> [Your assignment]:
Provide an exact copy of the lines from the beginning of the records through the line that includes "Torcida vê time", and of no others.

(Saved data entries)

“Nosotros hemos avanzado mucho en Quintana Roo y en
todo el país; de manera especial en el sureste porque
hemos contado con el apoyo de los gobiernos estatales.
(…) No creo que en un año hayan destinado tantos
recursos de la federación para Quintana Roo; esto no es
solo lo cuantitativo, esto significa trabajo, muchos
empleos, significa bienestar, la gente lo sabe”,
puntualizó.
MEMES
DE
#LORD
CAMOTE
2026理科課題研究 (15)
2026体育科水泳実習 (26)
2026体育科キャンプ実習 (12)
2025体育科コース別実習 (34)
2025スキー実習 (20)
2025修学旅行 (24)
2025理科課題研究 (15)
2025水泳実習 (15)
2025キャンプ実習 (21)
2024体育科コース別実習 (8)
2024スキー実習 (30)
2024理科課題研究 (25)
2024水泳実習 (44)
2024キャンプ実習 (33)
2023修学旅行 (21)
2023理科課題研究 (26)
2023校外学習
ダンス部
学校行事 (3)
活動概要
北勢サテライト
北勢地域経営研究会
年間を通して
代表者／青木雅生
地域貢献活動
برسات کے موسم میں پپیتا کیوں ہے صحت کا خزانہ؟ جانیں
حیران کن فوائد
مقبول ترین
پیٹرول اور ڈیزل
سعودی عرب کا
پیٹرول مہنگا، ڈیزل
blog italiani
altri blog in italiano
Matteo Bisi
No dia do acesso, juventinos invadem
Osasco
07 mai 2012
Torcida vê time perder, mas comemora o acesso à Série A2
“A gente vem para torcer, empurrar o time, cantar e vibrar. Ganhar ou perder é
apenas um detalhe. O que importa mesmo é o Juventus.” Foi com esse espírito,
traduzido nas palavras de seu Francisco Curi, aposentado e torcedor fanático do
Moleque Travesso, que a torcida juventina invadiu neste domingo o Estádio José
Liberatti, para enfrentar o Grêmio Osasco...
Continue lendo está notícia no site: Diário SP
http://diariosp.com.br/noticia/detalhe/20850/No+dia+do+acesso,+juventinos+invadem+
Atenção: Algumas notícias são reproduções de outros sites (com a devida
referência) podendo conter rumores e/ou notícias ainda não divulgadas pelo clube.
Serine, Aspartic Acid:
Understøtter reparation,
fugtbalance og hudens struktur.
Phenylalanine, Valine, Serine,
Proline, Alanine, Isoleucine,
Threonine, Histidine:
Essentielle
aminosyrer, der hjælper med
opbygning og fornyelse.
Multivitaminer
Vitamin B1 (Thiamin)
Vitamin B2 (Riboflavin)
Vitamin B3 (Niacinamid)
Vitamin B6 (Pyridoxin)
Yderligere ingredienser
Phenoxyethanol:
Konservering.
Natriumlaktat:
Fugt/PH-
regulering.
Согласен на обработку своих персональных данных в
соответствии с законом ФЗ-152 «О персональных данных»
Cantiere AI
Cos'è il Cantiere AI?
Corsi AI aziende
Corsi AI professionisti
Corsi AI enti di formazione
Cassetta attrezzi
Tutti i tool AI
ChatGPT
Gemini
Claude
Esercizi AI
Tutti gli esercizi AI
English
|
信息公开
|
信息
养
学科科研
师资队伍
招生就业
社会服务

> [Solution to this exercise]:
“Nosotros hemos avanzado mucho en Quintana Roo y en
todo el país; de manera especial en el sureste porque
hemos contado con el apoyo de los gobiernos estatales.
(…) No creo que en un año hayan destinado tantos
recursos de la federación para Quintana Roo; esto no es
solo lo cuantitativo, esto significa trabajo, muchos
empleos, significa bienestar, la gente lo sabe”,
puntualizó.
MEMES
DE
#LORD
CAMOTE
2026理科課題研究 (15)
2026体育科水泳実習 (26)
2026体育科キャンプ実習 (12)
2025体育科コース別実習 (34)
2025スキー実習 (20)
2025修学旅行 (24)
2025理科課題研究 (15)
2025水泳実習 (15)
2025キャンプ実習 (21)
2024体育科コース別実習 (8)
2024スキー実習 (30)
2024理科課題研究 (25)
2024水泳実習 (44)
2024キャンプ実習 (33)
2023修学旅行 (21)
2023理科課題研究 (26)
2023校外学習
ダンス部
学校行事 (3)
活動概要
北勢サテライト
北勢地域経営研究会
年間を通して
代表者／青木雅生
地域貢献活動
برسات کے موسم میں پپیتا کیوں ہے صحت کا خزانہ؟ جانیں
حیران کن فوائد
مقبول ترین
پیٹرول اور ڈیزل
سعودی عرب کا
پیٹرول مہنگا، ڈیزل
blog italiani
altri blog in italiano
Matteo Bisi
No dia do acesso, juventinos invadem
Osasco
07 mai 2012
Torcida vê time perder, mas comemora o acesso à Série A2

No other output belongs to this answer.